● Extracted page text data:
**********
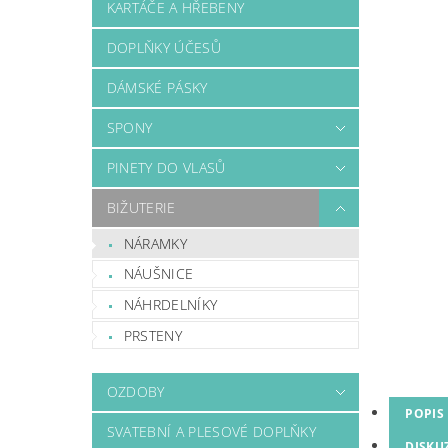
KARTÁČE A HŘEBENY
DOPLŇKY ÚČESŮ
DÁMSKÉ PÁSKY
SPONY
PINETY DO VLASŮ
BIŽUTERIE
NÁRAMKY
NÁUŠNICE
NÁHRDELNÍKY
PRSTENY
OZDOBY
POPIS
SVATEBNÍ A PLESOVÉ DOPLŇKY
DISKU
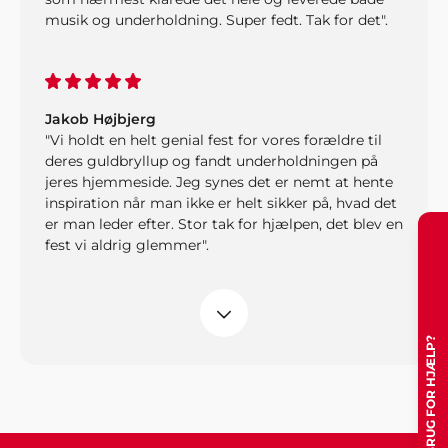
musik og underholdning. Super fedt. Tak for det".
Jakob Højbjerg
"Vi holdt en helt genial fest for vores forældre til
deres guldbryllup og fandt underholdningen på
jeres hjemmeside. Jeg synes det er nemt at hente
inspiration når man ikke er helt sikker på, hvad det
er man leder efter. Stor tak for hjælpen, det blev en
fest vi aldrig glemmer".
Kirsten og Kristoffer, Middelfart
HAR DU BRUG FOR HJÆLP?
"Vil man have et perfekt afviklet arrangement, så
er det bare nemmest og klogest at spørge en
professionel til råds. Vi forhørte os hos Showbizz
Danmark, som tog telefonen, svarede på vores
spørgsmål, gav os masser af inspiration og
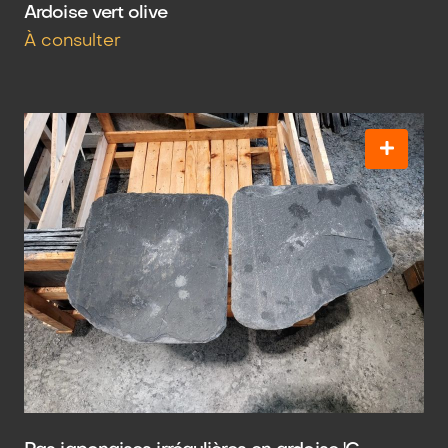
Ardoise vert olive
À consulter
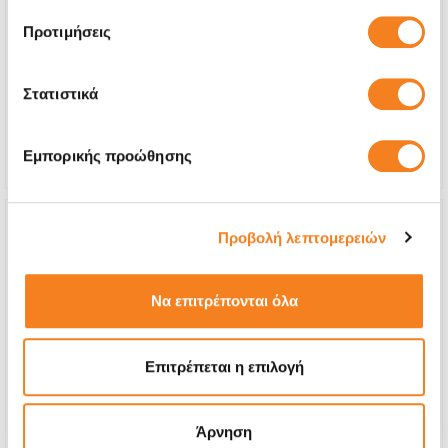
Αυθεντική Οθόνη
Προτιμήσεις
€72,58
Με 24% ΦΠΑ
€90,00
Στατιστικά
Χρόνος
2-4 ώρες
Εγγύηση
12 μήνες
Εμπορικής προώθησης
Προβολή λεπτομερειών
Να επιτρέπονται όλα
Επιτρέπεται η επιλογή
Άρνηση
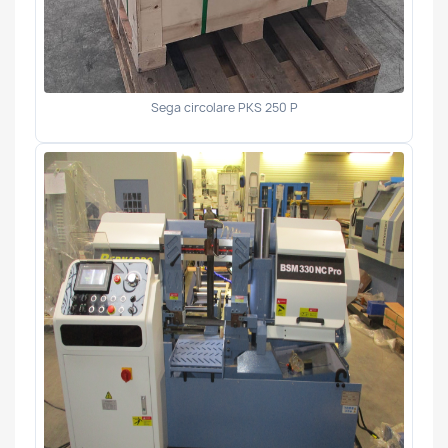
Sega circolare PKS 250 P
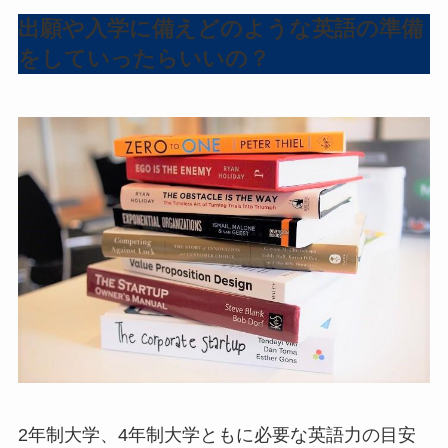
出願や入学に備えどのような英語の準備
をしていったらいいの？
2年制大学、4年制大学ともに必要な英語力の目安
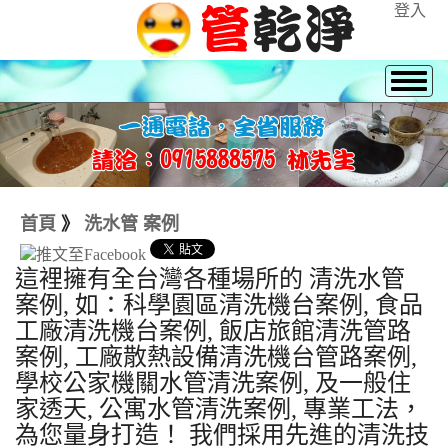
登入
首頁
》
洗水管 案例
這裡擁有全台灣各種場所的 清洗水管
案例, 如：科學園區清洗機台案例, 食品
工廠清洗機台案例, 飯店旅館清洗管路
案例, 工廠散熱設備清洗機台管路案例,
學校公家機關水管清洗案例, 及一般住
家透天, 公寓水管清洗案例, 專業工法，
為您量身打造！ 我們採用先進的清洗技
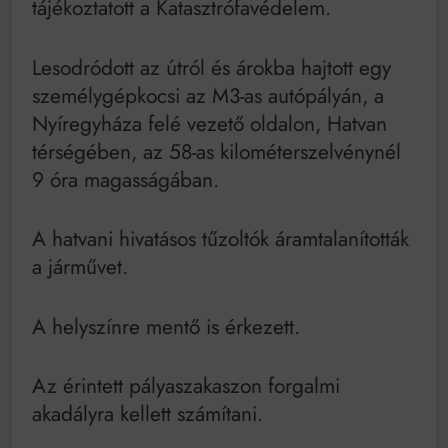
tájékoztatott a Katasztrófavédelem.
Mindenki a világot akarja uralni – de nem csak a 80-
as években
Bitumenes lapostetők: a bevált technológia akkor
Lesodródott az útról és árokba hajtott egy
működik, ha jól van felújítva
személygépkocsi az M3-as autópályán, a
Nyíregyháza felé vezető oldalon, Hatvan
térségében, az 58-as kilométerszelvénynél
9 óra magasságában.
A hatvani hivatásos tűzoltók áramtalanították
a járművet.
A helyszínre mentő is érkezett.
Az érintett pályaszakaszon forgalmi
akadályra kellett számítani.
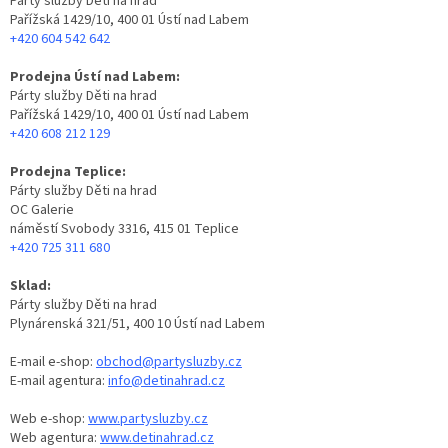
Párty služby Děti na hrad
ROZLUČKA
-
Pařížská 1429/10, 400 01 Ústí nad Labem
SVATBA
+420 604 542 642
BARVY
Prodejna Ústí nad Labem:
Párty služby Děti na hrad
ČÍSLA
Pařížská 1429/10, 400 01 Ústí nad Labem
+420 608 212 129
NAŠE
SLUŽBY
Prodejna Teplice:
Párty služby Děti na hrad
PŮJČOVNA
OC Galerie
náměstí Svobody 3316, 415 01 Teplice
Přihlášení
+420 725 311 680
Sklad:
Párty služby Děti na hrad
Plynárenská 321/51, 400 10 Ústí nad Labem
E-mail e-shop:
obchod@partysluzby.cz
E-mail agentura:
info@detinahrad.cz
Web e-shop:
www.partysluzby.cz
Web agentura:
www.detinahrad.cz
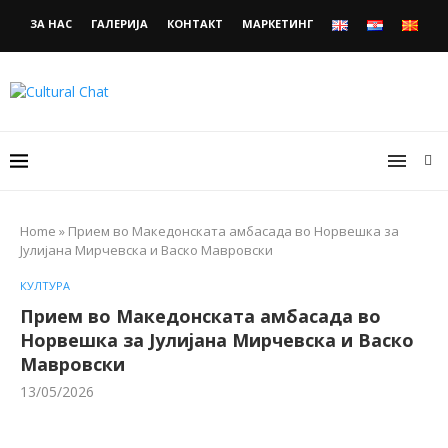
ЗА НАС
ГАЛЕРИЈА
КОНТАКТ
МАРКЕТИНГ
Home
»
Прием во Македонската амбасада во Норвешка за
Јулијана Мирчевска и Васко Мавровски
КУЛТУРА
Прием во Македонската амбасада во
Норвешка за Јулијана Мирчевска и Васко
Мавровски
13/05/2026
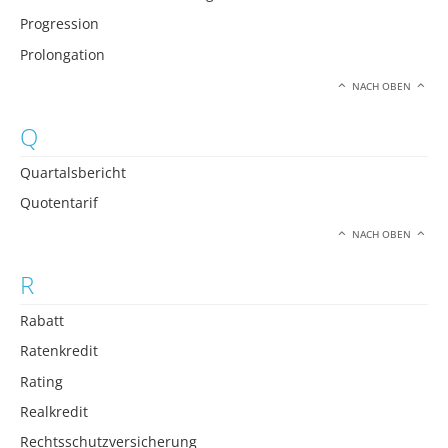
Progression
Prolongation
NACH OBEN
Q
Quartalsbericht
Quotentarif
NACH OBEN
R
Rabatt
Ratenkredit
Rating
Realkredit
Rechtsschutzversicherung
**********
● Exercise description: All of the records above are to be printed exactly, with every picture omitted.

● Answer to this problem:
KARTÁČE A HŘEBENY
DOPLŇKY ÚČESŮ
DÁMSKÉ PÁSKY
SPONY
PINETY DO VLASŮ
BIŽUTERIE
NÁRAMKY
NÁUŠNICE
NÁHRDELNÍKY
PRSTENY
OZDOBY
POPIS
SVATEBNÍ A PLESOVÉ DOPLŇKY
DISKU
musik og underholdning. Super fedt. Tak for det".
Jakob Højbjerg
"Vi holdt en helt genial fest for vores forældre til
deres guldbryllup og fandt underholdningen på
jeres hjemmeside. Jeg synes det er nemt at hente
inspiration når man ikke er helt sikker på, hvad det
er man leder efter. Stor tak for hjælpen, det blev en
fest vi aldrig glemmer".
Kirsten og Kristoffer, Middelfart
HAR DU BRUG FOR HJÆLP?
"Vil man have et perfekt afviklet arrangement, så
er det bare nemmest og klogest at spørge en
professionel til råds. Vi forhørte os hos Showbizz
Danmark, som tog telefonen, svarede på vores
spørgsmål, gav os masser af inspiration og
Ardoise vert olive
À consulter
Αυθεντική Οθόνη
Προτιμήσεις
€72,58
Με 24% ΦΠΑ
€90,00
Στατιστικά
Χρόνος
2-4 ώρες
Εγγύηση
12 μήνες
Εμπορικής προώθησης
Προβολή λεπτομερειών
Να επιτρέπονται όλα
Επιτρέπεται η επιλογή
Άρνηση
Sega circolare PKS 250 P
出願や入学に備えどのような英語の準備
をしていったらいいの？
2年制大学、4年制大学ともに必要な英語力の目安
登入
首頁
》
洗水管 案例
這裡擁有全台灣各種場所的 清洗水管
案例, 如：科學園區清洗機台案例, 食品
工廠清洗機台案例, 飯店旅館清洗管路
案例, 工廠散熱設備清洗機台管路案例,
學校公家機關水管清洗案例, 及一般住
家透天, 公寓水管清洗案例, 專業工法，
為您量身打造！ 我們採用先進的清洗技
tájékoztatott a Katasztrófavédelem.
Mindenki a világot akarja uralni – de nem csak a 80-
as években
Bitumenes lapostetők: a bevált technológia akkor
Lesodródott az útról és árokba hajtott egy
működik, ha jól van felújítva
személygépkocsi az M3-as autópályán, a
Nyíregyháza felé vezető oldalon, Hatvan
térségében, az 58-as kilométerszelvénynél
9 óra magasságában.
A hatvani hivatásos tűzoltók áramtalanították
a járművet.
A helyszínre mentő is érkezett.
Az érintett pályaszakaszon forgalmi
akadályra kellett számítani.
Párty služby Děti na hrad
ROZLUČKA
-
Pařížská 1429/10, 400 01 Ústí nad Labem
SVATBA
+420 604 542 642
BARVY
Prodejna Ústí nad Labem:
Párty služby Děti na hrad
ČÍSLA
Pařížská 1429/10, 400 01 Ústí nad Labem
+420 608 212 129
NAŠE
SLUŽBY
Prodejna Teplice:
Párty služby Děti na hrad
PŮJČOVNA
OC Galerie
náměstí Svobody 3316, 415 01 Teplice
Přihlášení
+420 725 311 680
Sklad:
Párty služby Děti na hrad
Plynárenská 321/51, 400 10 Ústí nad Labem
E-mail e-shop:
obchod@partysluzby.cz
E-mail agentura:
info@detinahrad.cz
Web e-shop:
www.partysluzby.cz
Web agentura:
www.detinahrad.cz
ЗА НАС
ГАЛЕРИЈА
КОНТАКТ
МАРКЕТИНГ
Home
»
Прием во Македонската амбасада во Норвешка за
Јулијана Мирчевска и Васко Мавровски
КУЛТУРА
Прием во Македонската амбасада во
Норвешка за Јулијана Мирчевска и Васко
Мавровски
13/05/2026
Progression
Prolongation
NACH OBEN
Q
Quartalsbericht
Quotentarif
NACH OBEN
R
Rabatt
Ratenkredit
Rating
Realkredit
Rechtsschutzversicherung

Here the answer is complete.